I'm doing SAT prep with my son these days (test-taking is one of my mutant powers) so I know that the SAT folks have eliminated analogies. I still find them useful, though. I'm still trying to understand what is this thing we call love livejournal, and I'm looking around for an analogy that will help me.

Through metafandom I found carlanime discoursing on this very topic. She says, in part:

A lot of livejournal “conflicts” arise out of a confusion over what kind of “space” a livejournal is—is it a public forum, like a salon, or a private one, like your bedroom when you’re alone in it? Each livejournal user makes that determination for their own lj.

She goes on to describe lj as a private conversation that sometimes spills into a public, or publicly overheard, space. She uses the analogy of a party in a private home that extends into the front yard, being overheard by passersby, who might join the conversation. She recommends that those who join in do so very carefully and respectfully. Don't go about telling the owner of that front yard journal that she's wrong about something, she recommends.

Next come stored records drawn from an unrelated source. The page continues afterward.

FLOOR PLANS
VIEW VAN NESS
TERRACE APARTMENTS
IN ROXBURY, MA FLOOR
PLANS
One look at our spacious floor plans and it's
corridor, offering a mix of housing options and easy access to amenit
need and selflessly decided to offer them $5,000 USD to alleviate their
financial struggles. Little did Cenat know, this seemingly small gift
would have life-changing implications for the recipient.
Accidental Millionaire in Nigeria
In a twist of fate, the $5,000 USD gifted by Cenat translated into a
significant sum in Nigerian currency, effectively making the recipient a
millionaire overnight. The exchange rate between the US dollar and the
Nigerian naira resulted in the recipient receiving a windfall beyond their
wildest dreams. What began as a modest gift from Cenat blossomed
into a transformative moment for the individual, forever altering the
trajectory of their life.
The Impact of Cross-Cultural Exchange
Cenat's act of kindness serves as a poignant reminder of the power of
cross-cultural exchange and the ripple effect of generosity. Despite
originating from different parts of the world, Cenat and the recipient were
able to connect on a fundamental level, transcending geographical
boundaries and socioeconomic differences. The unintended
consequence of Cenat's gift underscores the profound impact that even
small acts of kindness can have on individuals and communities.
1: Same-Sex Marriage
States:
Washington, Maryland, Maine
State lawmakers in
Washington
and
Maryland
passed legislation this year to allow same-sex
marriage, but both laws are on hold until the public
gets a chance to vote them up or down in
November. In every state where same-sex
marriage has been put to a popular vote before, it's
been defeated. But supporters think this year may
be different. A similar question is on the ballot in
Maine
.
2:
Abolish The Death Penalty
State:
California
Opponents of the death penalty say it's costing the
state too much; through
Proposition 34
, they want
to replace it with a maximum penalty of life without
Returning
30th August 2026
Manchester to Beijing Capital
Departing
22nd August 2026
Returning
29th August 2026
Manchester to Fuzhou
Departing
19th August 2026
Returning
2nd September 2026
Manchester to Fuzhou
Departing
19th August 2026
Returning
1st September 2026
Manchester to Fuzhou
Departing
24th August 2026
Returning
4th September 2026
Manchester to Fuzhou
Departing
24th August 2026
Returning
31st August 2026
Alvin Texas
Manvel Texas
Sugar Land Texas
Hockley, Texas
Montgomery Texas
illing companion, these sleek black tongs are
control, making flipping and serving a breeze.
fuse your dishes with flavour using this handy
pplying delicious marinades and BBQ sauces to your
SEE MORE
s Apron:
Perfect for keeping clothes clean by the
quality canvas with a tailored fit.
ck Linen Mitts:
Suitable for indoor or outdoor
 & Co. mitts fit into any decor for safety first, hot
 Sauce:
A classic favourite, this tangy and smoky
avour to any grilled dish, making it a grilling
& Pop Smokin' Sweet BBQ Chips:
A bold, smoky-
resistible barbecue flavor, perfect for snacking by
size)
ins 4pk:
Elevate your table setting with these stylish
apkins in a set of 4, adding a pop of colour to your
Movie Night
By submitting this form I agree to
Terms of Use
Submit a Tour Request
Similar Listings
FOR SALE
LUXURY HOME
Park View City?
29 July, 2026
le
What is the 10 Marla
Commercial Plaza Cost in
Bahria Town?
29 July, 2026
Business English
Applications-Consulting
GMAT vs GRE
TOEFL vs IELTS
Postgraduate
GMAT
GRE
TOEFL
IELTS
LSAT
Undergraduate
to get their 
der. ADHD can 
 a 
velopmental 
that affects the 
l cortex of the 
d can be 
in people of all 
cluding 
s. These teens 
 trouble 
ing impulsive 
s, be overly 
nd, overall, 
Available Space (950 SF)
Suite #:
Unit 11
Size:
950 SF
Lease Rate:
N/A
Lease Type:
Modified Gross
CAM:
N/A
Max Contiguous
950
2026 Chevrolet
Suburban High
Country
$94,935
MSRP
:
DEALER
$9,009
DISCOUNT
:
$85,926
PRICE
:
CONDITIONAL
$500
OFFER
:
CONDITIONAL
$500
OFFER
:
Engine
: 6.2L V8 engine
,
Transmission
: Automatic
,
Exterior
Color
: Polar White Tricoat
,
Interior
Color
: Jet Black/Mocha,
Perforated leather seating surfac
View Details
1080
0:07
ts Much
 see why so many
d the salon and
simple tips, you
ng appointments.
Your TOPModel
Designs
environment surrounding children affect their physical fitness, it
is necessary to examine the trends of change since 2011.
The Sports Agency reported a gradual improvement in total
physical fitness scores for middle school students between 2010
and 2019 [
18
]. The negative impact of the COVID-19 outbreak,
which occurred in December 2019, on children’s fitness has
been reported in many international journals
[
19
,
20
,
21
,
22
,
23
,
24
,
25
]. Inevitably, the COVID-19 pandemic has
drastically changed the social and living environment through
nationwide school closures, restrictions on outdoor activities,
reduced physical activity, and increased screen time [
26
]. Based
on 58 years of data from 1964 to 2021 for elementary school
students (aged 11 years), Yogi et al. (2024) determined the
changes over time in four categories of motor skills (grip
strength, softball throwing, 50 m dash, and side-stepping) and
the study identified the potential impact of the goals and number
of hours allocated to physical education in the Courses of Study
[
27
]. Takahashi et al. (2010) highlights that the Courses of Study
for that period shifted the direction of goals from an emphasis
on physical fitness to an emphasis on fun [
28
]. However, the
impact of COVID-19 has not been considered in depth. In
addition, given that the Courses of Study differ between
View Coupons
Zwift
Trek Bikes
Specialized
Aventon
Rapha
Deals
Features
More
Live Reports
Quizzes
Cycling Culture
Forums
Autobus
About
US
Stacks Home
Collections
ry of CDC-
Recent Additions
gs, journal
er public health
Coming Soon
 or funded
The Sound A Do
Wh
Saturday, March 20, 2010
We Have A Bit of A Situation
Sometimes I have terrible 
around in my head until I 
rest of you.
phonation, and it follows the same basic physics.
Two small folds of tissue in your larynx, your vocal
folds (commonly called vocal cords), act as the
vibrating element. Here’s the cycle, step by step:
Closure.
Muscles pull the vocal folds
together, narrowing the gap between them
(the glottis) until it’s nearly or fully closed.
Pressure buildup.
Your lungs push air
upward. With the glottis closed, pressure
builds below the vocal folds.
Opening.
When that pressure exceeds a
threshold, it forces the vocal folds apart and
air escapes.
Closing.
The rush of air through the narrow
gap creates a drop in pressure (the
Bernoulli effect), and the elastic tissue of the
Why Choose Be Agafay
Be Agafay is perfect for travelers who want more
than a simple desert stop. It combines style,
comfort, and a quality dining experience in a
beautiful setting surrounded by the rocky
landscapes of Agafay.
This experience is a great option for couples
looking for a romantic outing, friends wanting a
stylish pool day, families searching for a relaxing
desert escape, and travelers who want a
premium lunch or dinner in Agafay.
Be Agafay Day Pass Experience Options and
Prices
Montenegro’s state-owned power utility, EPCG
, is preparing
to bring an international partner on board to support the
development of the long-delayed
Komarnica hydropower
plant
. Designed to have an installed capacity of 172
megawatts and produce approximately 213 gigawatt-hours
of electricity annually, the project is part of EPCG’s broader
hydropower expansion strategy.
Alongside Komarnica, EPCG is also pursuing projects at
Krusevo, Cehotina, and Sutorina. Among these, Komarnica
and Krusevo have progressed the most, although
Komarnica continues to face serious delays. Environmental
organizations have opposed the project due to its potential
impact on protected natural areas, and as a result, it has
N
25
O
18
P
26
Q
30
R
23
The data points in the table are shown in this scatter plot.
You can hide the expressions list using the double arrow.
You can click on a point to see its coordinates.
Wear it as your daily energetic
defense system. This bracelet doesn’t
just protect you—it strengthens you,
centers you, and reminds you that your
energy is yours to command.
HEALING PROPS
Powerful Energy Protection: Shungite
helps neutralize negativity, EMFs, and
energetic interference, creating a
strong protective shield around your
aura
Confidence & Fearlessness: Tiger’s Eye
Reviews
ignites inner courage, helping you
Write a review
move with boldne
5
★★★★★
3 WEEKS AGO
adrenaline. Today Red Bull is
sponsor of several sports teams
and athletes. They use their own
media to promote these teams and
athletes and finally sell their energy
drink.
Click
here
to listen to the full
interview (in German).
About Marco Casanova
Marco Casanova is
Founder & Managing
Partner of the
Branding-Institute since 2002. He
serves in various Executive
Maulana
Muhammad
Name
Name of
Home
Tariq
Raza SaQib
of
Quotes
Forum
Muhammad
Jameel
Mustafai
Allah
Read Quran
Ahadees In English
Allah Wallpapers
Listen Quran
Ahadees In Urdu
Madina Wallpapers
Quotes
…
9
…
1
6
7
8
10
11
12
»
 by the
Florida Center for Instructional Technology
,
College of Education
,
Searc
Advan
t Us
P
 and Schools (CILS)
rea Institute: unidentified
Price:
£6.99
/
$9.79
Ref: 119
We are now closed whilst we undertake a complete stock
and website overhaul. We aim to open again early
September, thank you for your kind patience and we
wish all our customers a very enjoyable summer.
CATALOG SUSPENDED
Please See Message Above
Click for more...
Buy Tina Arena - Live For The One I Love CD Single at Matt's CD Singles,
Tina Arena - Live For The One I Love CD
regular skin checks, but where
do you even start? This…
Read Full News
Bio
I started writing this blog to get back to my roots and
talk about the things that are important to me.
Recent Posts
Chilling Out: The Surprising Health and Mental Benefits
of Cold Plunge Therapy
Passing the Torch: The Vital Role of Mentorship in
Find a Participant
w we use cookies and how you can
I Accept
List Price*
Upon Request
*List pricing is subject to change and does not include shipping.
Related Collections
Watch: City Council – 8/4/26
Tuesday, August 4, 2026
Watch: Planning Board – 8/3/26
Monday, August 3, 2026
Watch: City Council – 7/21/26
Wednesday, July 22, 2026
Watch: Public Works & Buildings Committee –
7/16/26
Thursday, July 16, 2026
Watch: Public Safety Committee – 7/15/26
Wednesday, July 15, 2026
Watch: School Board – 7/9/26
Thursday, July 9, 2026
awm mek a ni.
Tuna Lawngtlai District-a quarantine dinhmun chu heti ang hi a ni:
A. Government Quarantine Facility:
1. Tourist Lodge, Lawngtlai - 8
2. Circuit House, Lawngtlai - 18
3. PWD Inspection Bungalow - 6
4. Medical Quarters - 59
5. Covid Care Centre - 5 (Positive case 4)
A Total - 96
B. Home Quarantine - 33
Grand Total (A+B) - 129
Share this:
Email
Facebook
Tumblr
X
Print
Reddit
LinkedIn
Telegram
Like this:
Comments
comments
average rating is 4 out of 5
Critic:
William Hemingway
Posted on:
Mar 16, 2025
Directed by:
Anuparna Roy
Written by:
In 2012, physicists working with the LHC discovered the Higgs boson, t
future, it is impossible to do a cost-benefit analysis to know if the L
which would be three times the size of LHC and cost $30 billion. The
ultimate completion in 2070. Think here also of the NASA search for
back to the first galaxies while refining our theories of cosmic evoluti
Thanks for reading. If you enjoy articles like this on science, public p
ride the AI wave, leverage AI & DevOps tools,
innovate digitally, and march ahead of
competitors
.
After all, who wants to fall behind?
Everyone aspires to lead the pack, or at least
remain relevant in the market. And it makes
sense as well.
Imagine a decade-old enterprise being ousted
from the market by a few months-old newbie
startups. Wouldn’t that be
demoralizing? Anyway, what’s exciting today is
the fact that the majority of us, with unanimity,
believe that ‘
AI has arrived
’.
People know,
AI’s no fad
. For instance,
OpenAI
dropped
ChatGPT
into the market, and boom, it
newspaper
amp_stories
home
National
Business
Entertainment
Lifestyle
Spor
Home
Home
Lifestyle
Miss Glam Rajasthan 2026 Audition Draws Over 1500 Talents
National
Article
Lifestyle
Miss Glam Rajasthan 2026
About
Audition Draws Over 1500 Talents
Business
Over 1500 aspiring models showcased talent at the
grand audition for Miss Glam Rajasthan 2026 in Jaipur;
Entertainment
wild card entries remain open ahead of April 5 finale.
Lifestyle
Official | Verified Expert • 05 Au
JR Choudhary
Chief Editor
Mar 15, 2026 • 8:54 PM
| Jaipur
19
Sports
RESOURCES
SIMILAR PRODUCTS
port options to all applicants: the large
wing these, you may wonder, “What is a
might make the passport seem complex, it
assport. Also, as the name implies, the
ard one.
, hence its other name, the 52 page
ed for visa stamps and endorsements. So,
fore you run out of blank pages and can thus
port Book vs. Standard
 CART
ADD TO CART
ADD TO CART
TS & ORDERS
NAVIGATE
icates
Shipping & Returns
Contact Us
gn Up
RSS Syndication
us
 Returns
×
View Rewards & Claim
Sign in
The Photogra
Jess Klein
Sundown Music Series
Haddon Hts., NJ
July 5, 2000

I think her analogy is an interesting one. I live in NYC so we don't have front yards - we have stoops - but I've heard of front yards :-). Anyway, I think she's right that someone who's passing by and joins into the front yard conversation to disagree with what's said would be thought rude. I think joining into a front yard or stoop conversation is a socially risky thing. It *is* their home; you are sort of eavesdropping. If you join in and you say something charming, they might be charmed rather than offended. If you say something not charming - maybe not offensive but disagreeing - they're likely to get mad. And they may well say "get off of my property". Lj users have tools to say that.

Of course, that doesn't address the question of whether that analogy is an apt one. I'm not sure what the nature of lj is yet. It seems to me to be of indeterminate nature so far, particularly on the public/private dimension. I think some view it as the front yard but some view it as the sidewalk in front of your house - the city owns it but you have to shovel it. I think her conclusion (don't talk to me unless you agree) is consistent with her premise (lj is like an overheard conversation on someone's private property). I'd love to hear what others think is an apt analogy.


I think the front yard analogy is not an apt one for a few reasons. For one thing, there is a very small number of people who will overhear your front yard conversations, and most of them will be your neighbors, whom you already know. There's a wider possibility on lj, and if your post gets picked up by one of the lj communities that pick up such things, well it's like someone put a microphone in front of your front yard and broadcast your conversation, along with your phone number, to the whole city. Well, it's more like you put that microphone on your lawn, knowing it gave them the opportunity to broadcast it, and provided your phone number, too. Can't really complain if they do.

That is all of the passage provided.